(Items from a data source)
■ ■ ■ ■ ■ ■ ■
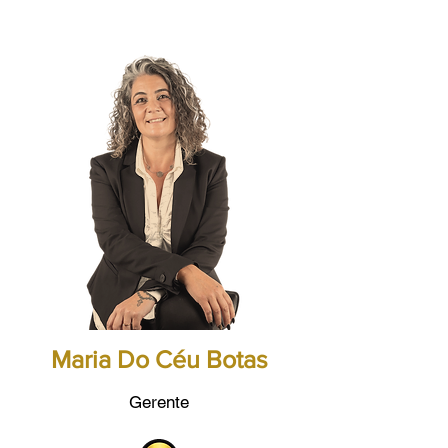
Maria Do Céu Botas
Gerente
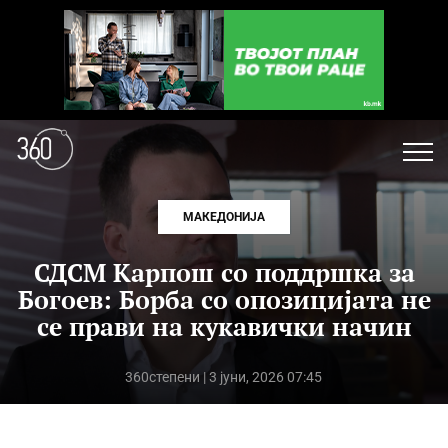
МАКЕДОНИЈА
СДСМ Карпош со поддршка за
Богоев: Борба со опозицијата не
се прави на кукавички начин
360степени
| 3 јуни, 2026 07:45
■ ■ ■ ■ ■ ■ ■
EXERCISE INSTRUCTIONS. Each line from the one that holds "СДСМ Карпош со поддршка за" to the end of the records above should be transcribed exactly, both ends included.

THE COMPLETED TASK.
СДСМ Карпош со поддршка за
Богоев: Борба со опозицијата не
се прави на кукавички начин
360степени
| 3 јуни, 2026 07:45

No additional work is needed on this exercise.